Enfin, si tout le monde connait les fameux « mon corps m’appartient » et « ce sont des adultes majeurs et vaccinés, ils font ce qu’ils veulent », il convient d’aborder la question des mineurs. Peut être que malgré ma vingtaine d’années au compteur, je suis déjà un vieux con conservateur -qui sait ?-, mais des gamines de quatorze piges en Harley Quinn façon Suicide Squad, avec un short extra short dont même Margot Robbie se plaignait durant le tournage, c’est non. Encor une fois, et comme ça l’est généralement, les responsables, ce sont les parents. C’est à eux que revient la charge de fixer la limite. Être parent, c’est parfois passer pour le méchant, mais certainement pas tout laisser passer. En plus du fait que si personne n’amène leur gosse à l’événement, leur gamine va se trimbaler dans cette tenue dans la moitié de la ville, les parents oublient qu’un public très particulier attend aussi l’arrivée de leur fille, celui des « photographes amateurs ».
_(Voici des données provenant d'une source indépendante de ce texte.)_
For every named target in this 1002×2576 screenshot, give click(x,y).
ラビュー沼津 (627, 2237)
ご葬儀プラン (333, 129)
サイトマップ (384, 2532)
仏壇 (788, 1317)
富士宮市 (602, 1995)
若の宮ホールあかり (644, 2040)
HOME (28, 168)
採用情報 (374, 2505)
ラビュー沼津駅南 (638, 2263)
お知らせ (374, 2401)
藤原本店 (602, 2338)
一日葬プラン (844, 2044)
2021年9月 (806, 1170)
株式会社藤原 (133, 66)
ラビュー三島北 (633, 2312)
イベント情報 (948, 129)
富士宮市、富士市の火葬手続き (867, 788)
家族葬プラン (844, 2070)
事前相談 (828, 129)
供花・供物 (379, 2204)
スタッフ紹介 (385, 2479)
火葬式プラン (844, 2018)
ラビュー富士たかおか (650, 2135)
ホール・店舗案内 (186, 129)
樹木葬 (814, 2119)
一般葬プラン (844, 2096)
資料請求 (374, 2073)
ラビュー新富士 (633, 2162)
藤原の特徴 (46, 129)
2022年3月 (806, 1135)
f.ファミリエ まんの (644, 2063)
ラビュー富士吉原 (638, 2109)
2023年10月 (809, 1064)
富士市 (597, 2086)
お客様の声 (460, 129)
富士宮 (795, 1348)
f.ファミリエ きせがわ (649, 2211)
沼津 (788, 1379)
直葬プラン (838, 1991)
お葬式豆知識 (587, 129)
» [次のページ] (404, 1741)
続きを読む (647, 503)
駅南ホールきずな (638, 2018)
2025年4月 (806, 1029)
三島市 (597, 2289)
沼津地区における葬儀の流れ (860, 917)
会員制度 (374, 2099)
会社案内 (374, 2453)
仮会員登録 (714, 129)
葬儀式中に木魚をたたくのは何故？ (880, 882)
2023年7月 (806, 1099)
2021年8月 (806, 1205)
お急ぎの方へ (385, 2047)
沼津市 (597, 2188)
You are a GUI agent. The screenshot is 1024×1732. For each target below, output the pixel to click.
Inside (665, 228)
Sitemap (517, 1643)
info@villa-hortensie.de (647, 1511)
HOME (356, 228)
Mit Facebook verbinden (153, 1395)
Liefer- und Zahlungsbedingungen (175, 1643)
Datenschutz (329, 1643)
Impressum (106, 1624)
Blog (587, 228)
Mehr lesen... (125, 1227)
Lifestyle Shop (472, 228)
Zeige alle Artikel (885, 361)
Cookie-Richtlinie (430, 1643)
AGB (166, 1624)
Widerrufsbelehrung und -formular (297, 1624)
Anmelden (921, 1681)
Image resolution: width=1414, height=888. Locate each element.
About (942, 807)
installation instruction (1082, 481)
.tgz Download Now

 Et là, attention, sortons une énième fois dans cette chronique les pilules de Padamalgam 50mg. Une pote a pour passion la photographie de cosplay et la retouche photo. Elle est photographe amateur, elle est très bien, elle connait des hommes qui sont aussi très biens, et qui sont dans le même délire. Non, ici je tire à balles réelles sur les autres. Vous en avez certainement aussi croisé. Ayant entre la trentaine et la cinquantaine, se revendiquant même parfois photographes professionnels, ils capturent par le biais de leur appareil photos les images de gamines aux costumes assez suggestifs. Ces images, personne ne sait ce qu’ils en font, et c’est là le cœur du problème. Ne passons pas par quatre chemins, et parlons crument. Même si la vie parentale peut être extrêmement complexe à gérer, surtout une fois votre enfant arrivé à l’adolescente, c’est votre devoir en tant que parents de faire en sorte que les images de votre gosse à moitié à poil, ou non, ne se retrouvent pas entre les mains de Jean-Branlette, et si vous ne faites rien pour éviter cela, il ne faudra pas chialer une fois que les photos tourneront par petits lots à 4€ sur le marché noir de la pédophilie. Cordialement, Blue.

Pour résumer, si la pratique du cosplay peut sembler étrange, le phénomène, analysé pragmatiquement, ne l’est finalement pas vraiment. Les gens se déguisent, s’amusent, et la communauté regorge de passionnés talentueux et inventifs. Malheureusement, la sexualisation de cette sous-culture cancérise une partie de cette communauté, et contribue, du fait de quelques uns, à en donner une mauvaise image.